By Gabriel Araujo and Allison Lampert
SAO PAULO, July 10 (Reuters) - Private jet operator Flexjet, a key U.S. customer of Embraer EMBR3.SA, suggested on Thursday it would stand by a record deal with the Brazilian planemaker despite turmoil from fresh trade tensions between the U.S. and the South American country.
U.S. President Donald Trump said on Wednesday he would impose a 50% tariff on all imports from Brazil, starting August 1.
Sao Paulo-traded shares of Embraer initially tumbled as much as 8% on Trump's comments, before paring losses to close 3.7% lower. But they remain up more than 30% year-to-date on demand for the world's third-largest aircraft manufacturer's executive planes and regional jetliners.
The higher tariffs create a fresh challenge for Embraer as airlines in the U.S., the world's largest market for both regional and private aviation, see a slowdown in domestic travel demand and capacity.
Asked about a February deal with Embraer to buy up to 212 private jets valued at up to $7 billion based on list prices, Cleveland, Ohio-based Flexjet said its clients, which buy a part-share in the aircraft, tend to "proceed" with such decisions.
"Based on my 40 years in the industry, this group of purchasers tends to proceed with their decisions regardless, given their priorities and past purchasing behavior," Flexjet Chairman Kenn Ricci said in a statement.
"In the short term, aircraft already under contract with foreign manufacturers are covered by existing agreements. If tariffs on foreign-made aircraft do indeed increase, manufacturers will likely bear some of the initial impact for these committed orders," he said, but added that over time, "those added costs will be passed on to the buyer."
Flexjet's deliveries are expected to start in 2026.
TARIFF IMPACT
Embraer said in a statement it was evaluating the potential impacts of the tariffs, and would provide further comments during its second-quarter earnings call on August 5.
Brazilian imports to the U.S. are currently subject to a 10% tariff, however Embraer can deduct U.S.-made content on its planes, and some of its jets are assembled in Florida.
Itau BBA analysts said 60% of Embraer's revenue is from North America, of which three-quarters could be exposed to tariffs. They estimated a potential impact of $150 million to Embraer's earnings before interest and taxes from August to December.
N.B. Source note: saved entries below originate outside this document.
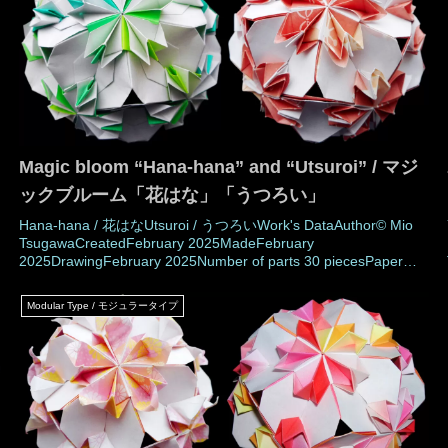
Magic bloom “Hana-hana” and “Utsuroi” / マジ
ックブルーム「花はな」「うつろい」
Hana-hana / 花はなUtsuroi / うつろいWork's DataAuthor© Mio
TsugawaCreatedFebruary 2025MadeFebruary
e
2025DrawingFebruary 2025Number of parts 30 piecesPaper
size7.5 cm (Square paper)Joining materialsNot use (Not
glued)Joining methodRosette jointMEMOT
Modular Type / モジュラータイプ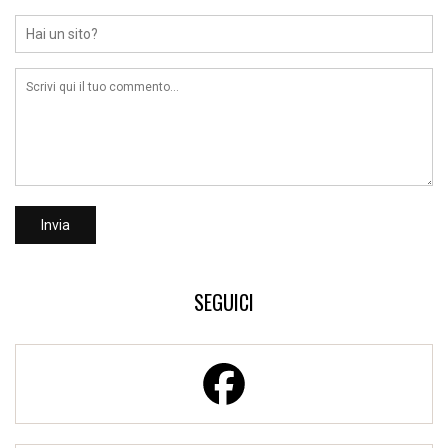
SEGUICI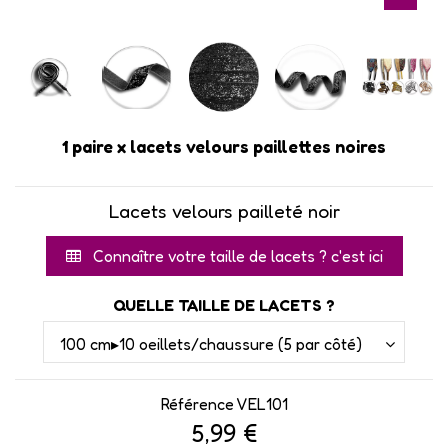
1 paire x lacets velours paillettes noires
Lacets velours pailleté noir
Connaître votre taille de lacets ? c'est ici
QUELLE TAILLE DE LACETS ?
Référence
VEL101
5,99 €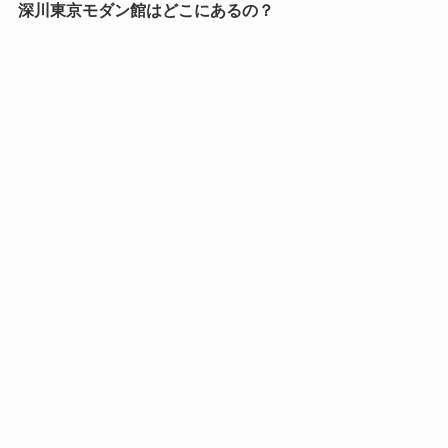
深川東京モダン館はどこにあるの？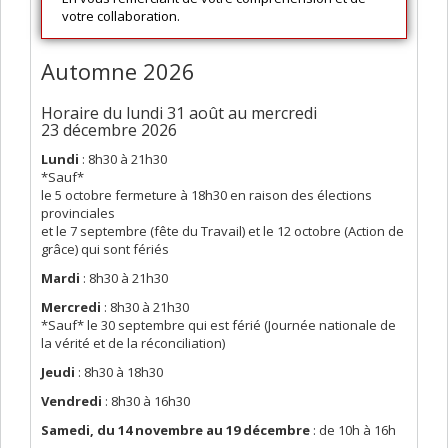
votre collaboration.
Automne 2026
Horaire du lundi 31 août au mercredi
23 décembre 2026
Lundi
: 8h30 à 21h30
*Sauf*
le 5 octobre fermeture à 18h30 en raison des élections
provinciales
et le 7 septembre (fête du Travail) et le 12 octobre (Action de
grâce) qui sont fériés
Mardi
: 8h30 à 21h30
Mercredi
: 8h30 à 21h30
*Sauf* le 30 septembre qui est férié (Journée nationale de
la vérité et de la réconciliation)
Jeudi
: 8h30 à 18h30
Vendredi
: 8h30 à 16h30
Samedi, du 14 novembre au 19 décembre
: de 10h à 16h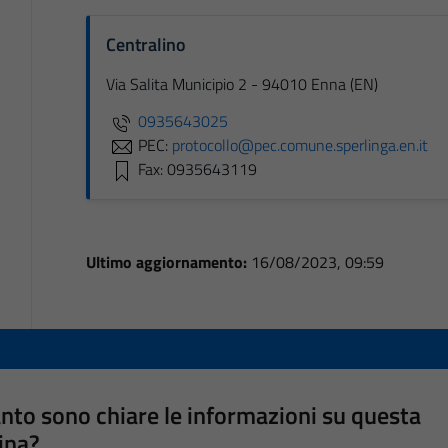
Centralino
Via Salita Municipio 2 - 94010 Enna (EN)
0935643025
PEC:
protocollo@pec.comune.sperlinga.en.it
Fax: 0935643119
Ultimo aggiornamento:
16/08/2023, 09:59
nto sono chiare le informazioni su questa
ina?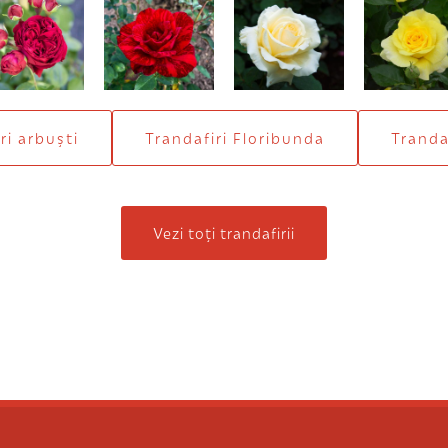
Red Peony
Intuition
Elina
Friesia
ri arbuști
Trandafiri Floribunda
Trandaf
Vezi toți trandafirii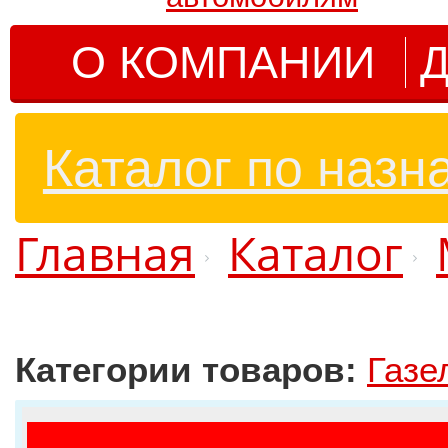
О КОМПАНИИ
Д
Каталог по назн
Главная
Каталог
Категории товаров:
Газе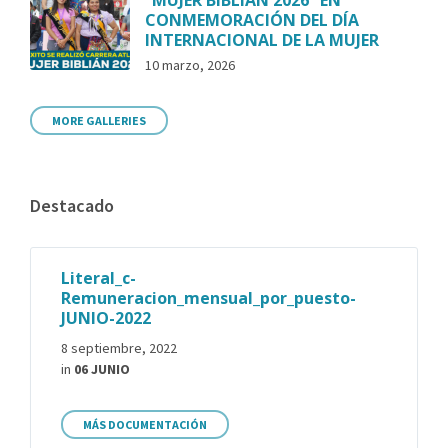
CONMEMORACIÓN DEL DÍA
INTERNACIONAL DE LA MUJER
10 marzo, 2026
MORE GALLERIES
Destacado
Literal_c-
Remuneracion_mensual_por_puesto-
JUNIO-2022
8 septiembre, 2022
in
06 JUNIO
MÁS DOCUMENTACIÓN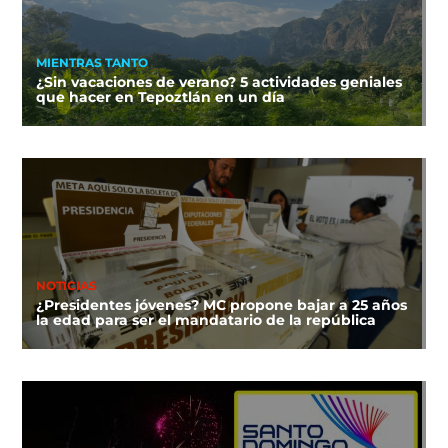
MIENTRAS TANTO
¿Sin vacaciones de verano? 5 actividades geniales
que hacer en Tepoztlán en un día
NOTICIAS
¿Presidentes jóvenes? MC propone bajar a 25 años
la edad para ser el mandatario de la república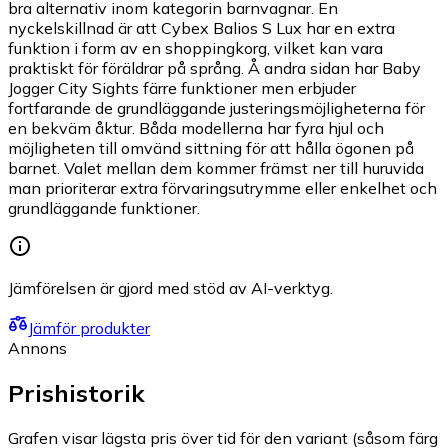
bra alternativ inom kategorin barnvagnar. En
nyckelskillnad är att Cybex Balios S Lux har en extra
funktion i form av en shoppingkorg, vilket kan vara
praktiskt för föräldrar på språng. Å andra sidan har Baby
Jogger City Sights färre funktioner men erbjuder
fortfarande de grundläggande justeringsmöjligheterna för
en bekväm åktur. Båda modellerna har fyra hjul och
möjligheten till omvänd sittning för att hålla ögonen på
barnet. Valet mellan dem kommer främst ner till huruvida
man prioriterar extra förvaringsutrymme eller enkelhet och
grundläggande funktioner.
Jämförelsen är gjord med stöd av AI-verktyg.
Jämför produkter
Annons
Prishistorik
Grafen visar lägsta pris över tid för den variant (såsom färg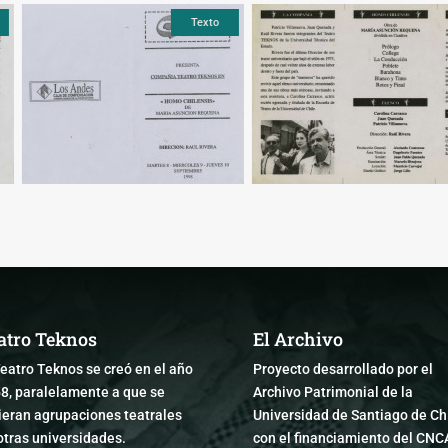
Texto
Texto
atro Teknos
El Archivo
Teatro Teknos se creó en el año
Proyecto desarrollado por el
8, paralelamente a que se
Archivo Patrimonial de la
ieran agrupaciones teatrales
Universidad de Santiago de Chi
otras universidades.
con el financiamiento del CNC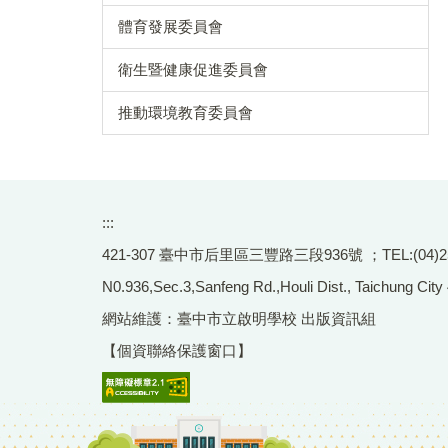
體育發展委員會
衛生暨健康促進委員會
推動環境教育委員會
:::
421-307 臺中市后里區三豐路三段936號 ；TEL:(04)2556-
N0.936,Sec.3,Sanfeng Rd.,Houli Dist., Taichung City
網站維護：臺中市立啟明學校 出版資訊組
【個資聯絡保護窗口】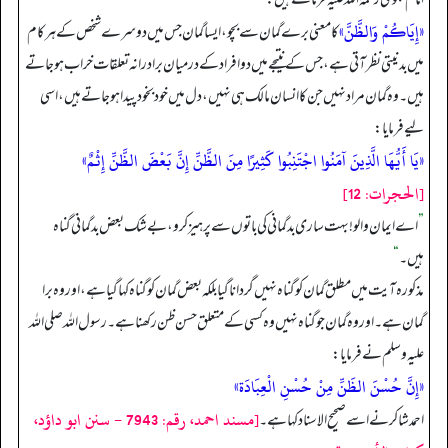
«إِيَاكُمْ وَالظَّنَّ»
کا معنی برے گمان سے بچو، ایسا گمان جس میں دوسرے شخص کے ہر کام
میں بدنیتی نظر آتی ہے، جس کے نتیجے میں دو افراد کے درمیان برادرانہ تعلقات خراب ہو جاتے
ہیں۔ وہ گمان مراد نہیں جن کا انسان مالک ہی نہیں، دل میں خودبخود پیدا ہو جاتے ہیں، اسی
لیے فرمایا:
«يَا أَيُّهَا الَّذِينَ آمَنُوا اجْتَنِبُوا كَثِيرًا مِنَ الظَّنِّ إِنَّ بَعْضَ الظَّنِّ إِثْمٌ»
[الحجرات: 12]
”
اے ایمان والو! بہت ساری بدگمانی کی باتوں سے پرہیز کرو، بے شک بعض بدگمانی گناه
ہیں۔
“
مذکورہ آیت میں مطلق گمان کو گناہ نہیں گردانا گیا بلکہ بعض گمان کو گناہ کہا گیا ہے، اور وہ برا
گمان ہے۔ اور وہ گمان جو گناہ نہیں وہ کسی کے متعلق حسن ظن رکھنا ہے۔ رسول الله صلی الله
علیہ وسلم نے فرمایا:
«إِنَّ حُسْنَ الظَنِّ مِنْ حُسْنِ الْعِبَادَة»
[مسند احمد، رقم: 7943 - سنن ابو داؤد،
احمد شاکر نے اسے صحیح الاسناد کہا ہے۔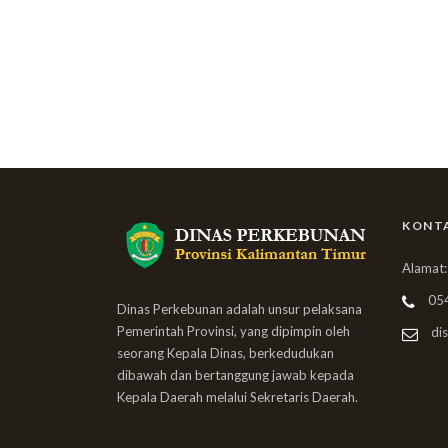
KONT
Alamat:
05
Dinas Perkebunan adalah unsur pelaksana
Pemerintah Provinsi, yang dipimpin oleh
dis
seorang Kepala Dinas, berkedudukan
dibawah dan bertanggung jawab kepada
Kepala Daerah melalui Sekretaris Daerah.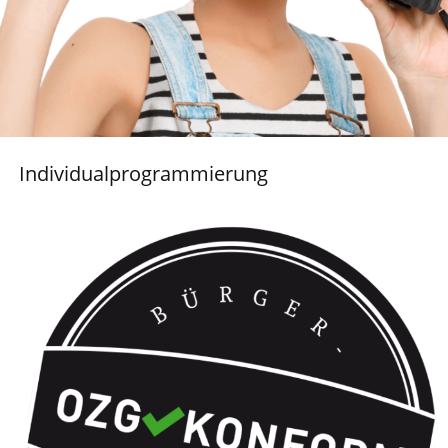
Individualprogrammierung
According to March 31 company filings, American Airlines AAL.O has purchase agreements for 90 Embraer E175 jets, with deliveries in 2025 and beyond. American declined to comment on tariffs ahead of its quarterly earnings later this month.
Alaska Airlines ALK.N told the Seattle Times in June it had delayed delivery of two E175 jets due to tariffs. The carrier told Reuters on Thursday that both planes have been delivered after a short delay and will enter service shortly.
Alaska has no more scheduled E175 deliveries this year.
The assembly of Embraer's business jets is finished in Florida, but key parts of planes such as the Phenom fuselage come from Brazil.
Higher tariffs could have a greater impact on Embraer's smallest jet, the Phenom 100, which is produced in low volumes and has slimmer margins, one industry source said.
"The lower end of the business jet family is more price sensitive," said U.S. business aviation analyst Brian Foley.
Aircraft are among the top U.S. imports from Brazil, along with oil, steel products, coffee and orange juice.
"Although we see Trump's announcement primarily as a bargaining leverage, we expect investors' concern to remain high given the significant potential impact that a 50% import tariff on Brazilian goods would imply for Embraer," XP analysts said.